*REQUIREMENT*. Nothing but the lines from the line with "La celiaca sono io ma adesso scrivo" through the end of the data is to be copied, and each is to be copied exactly.

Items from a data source
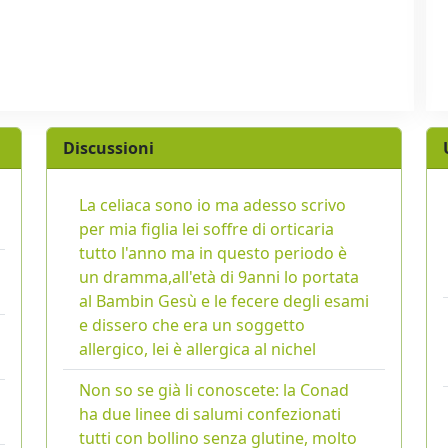
Discussioni
La celiaca sono io ma adesso scrivo
per mia figlia lei soffre di orticaria
tutto l'anno ma in questo periodo è
un dramma,all'età di 9anni lo portata
al Bambin Gesù e le fecere degli esami
e dissero che era un soggetto
allergico, lei è allergica al nichel
Non so se già li conoscete: la Conad
ha due linee di salumi confezionati
tutti con bollino senza glutine, molto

*EXERCISE SOLUTION*.
La celiaca sono io ma adesso scrivo
per mia figlia lei soffre di orticaria
tutto l'anno ma in questo periodo è
un dramma,all'età di 9anni lo portata
al Bambin Gesù e le fecere degli esami
e dissero che era un soggetto
allergico, lei è allergica al nichel
Non so se già li conoscete: la Conad
ha due linee di salumi confezionati
tutti con bollino senza glutine, molto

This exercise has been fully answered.